Glass, 38, and a former Lombard resident, was one of eight recipients of this year's Outstanding Young Persons award. He won it for an "emotional" journey he completed last year.
The "Flowers for Mom Chicago to Atlanta Walk to End Alzheimer's" was a 750-mile route Glass completed on foot. With all the wrong turns and detours, he said, he actually covered closer to 850 miles.
He used the walk to raise at least $9,000 for the Alzheimer's Association and to meet with staff members for roughly 15 U.S. representatives.
His main message was that Alzheimer's research needs more federal funding, because when it comes to debilitating diseases, money can lead to hope. And when it comes to Alzheimer's, a form of dementia without a cure that attacks the brain and causes slow deteriorations in memory and everyday behaviors, hope is in short supply.
"There's no hope out there that they're ever going to find, if not a cure, a way to put it at bay," Glass said.
But more funding can bring more research, and more research can bring more ideas, and maybe one of those ideas will bring some hope. Glass isn't ready to give up.
A bill President Barack Obama signed into law in January allocated $122 million -- a historically large amount -- for Alzheimer's research, education, caregiver support and outreach, according to the Alzheimer's Association. But federal funding for cancer research totals in the billions, dwarfing the amount given to experiments on the causes of and cures for Alzheimer's.
So Glass is continuing the advocacy he began last August, when he embarked on the walking journey to be near his mother in an assisted-living facility outside Atlanta. This fall, Glass said he plans to drive the same route to keep his cause on the minds of those along the path.

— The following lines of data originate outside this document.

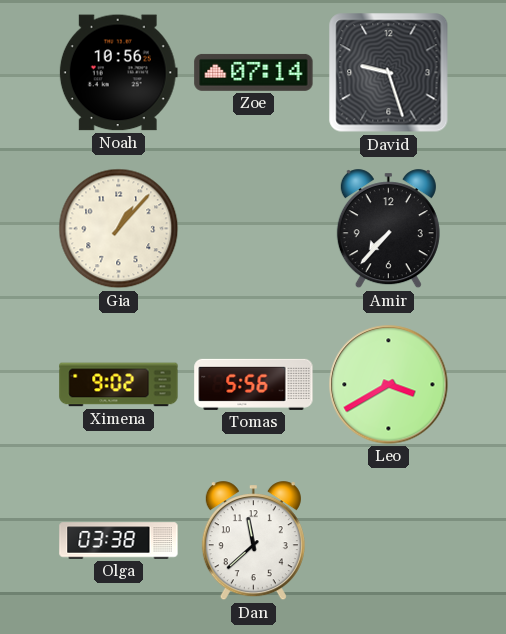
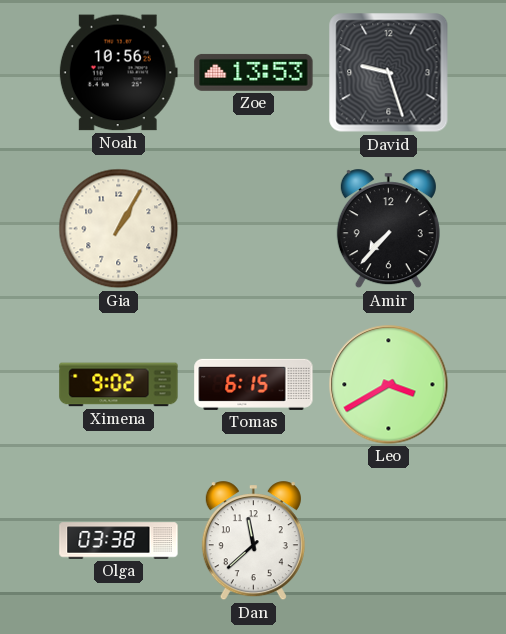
Zoe: 07:14 -> 13:53
Gia: 1:07 -> 1:05
Tomas: 5:56 -> 6:15
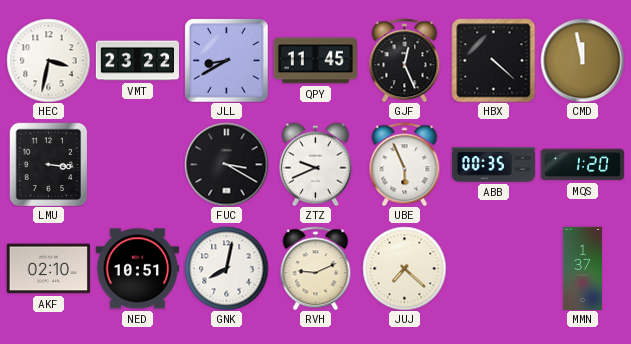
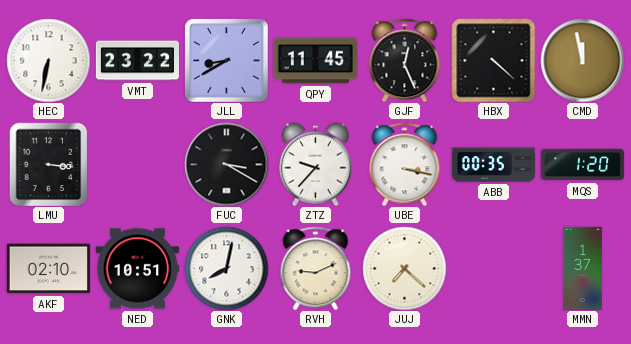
HEC: 3:32 -> 6:32
ZTZ: 9:41 -> 9:37
UBE: 5:56 -> 3:17
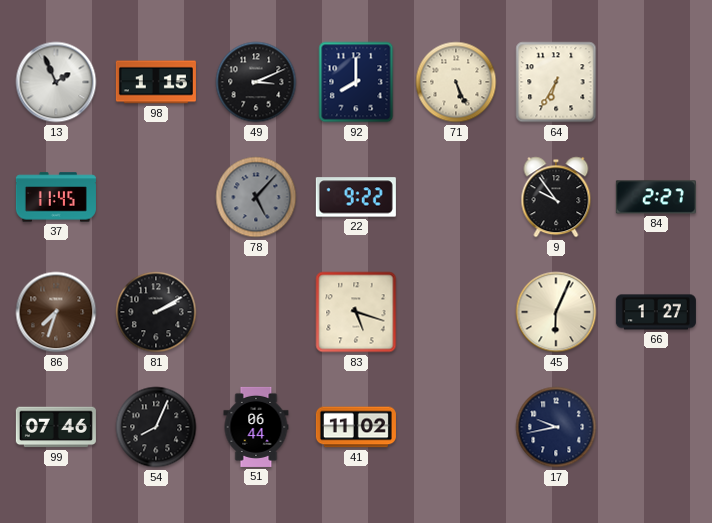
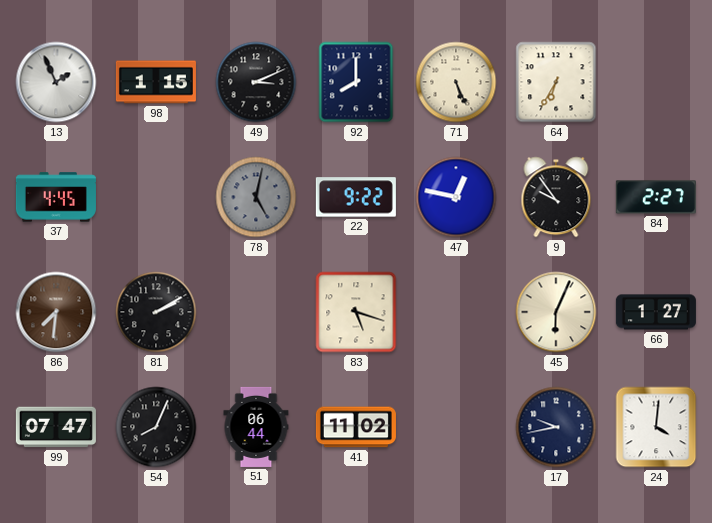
37: 11:45 -> 4:45
78: 5:07 -> 5:02
47: none -> 12:47
86: 7:33 -> 7:31
99: 07:46 -> 07:47
24: none -> 4:01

He's doing it not so much for himself or his mother, but for the estimated 15 million Alzheimer's sufferers in the nation and the 15 million relatives and caregivers who provide for them.
"The more I tell the story and the more people I can get in contact with, the more people are going to be realizing that the Alzheimer's Association is out there," Glass said. "There is help out there."
Glass plans to leave about two weeks for the driving version of the journey instead of the two months he spent on the walking version, wandering along rural roads, through small towns and into cafes, parks, fire stations and churches.
"I'm going to take the exact same route, minus all the wrong turns," Glass said. "I've started contacting people I met along the way, letting them know I'm coming back through town and letting the legislators I met with know I'm not going away. I wasn't just some guy who walked through town raising a ruckus."
Glass is a guy whose actions deserve to be recognized because they are truly outstanding, said Yvonne Agnello-Adams with the Lombard Jaycees. Agnello-Adams said she read about Glass' journey in the Daily Herald last year and flagged him as the type of selfless advocate she's always on the lookout for, someone whose contributions have truly bettered a community, a region or the world.
"William Glass' journey completely embodied that," Agnello-Adams said. "For someone to walk from Lombard to Atlanta and take the long way in order to raise more money and raise more awareness just really stood out as something that should be recognized."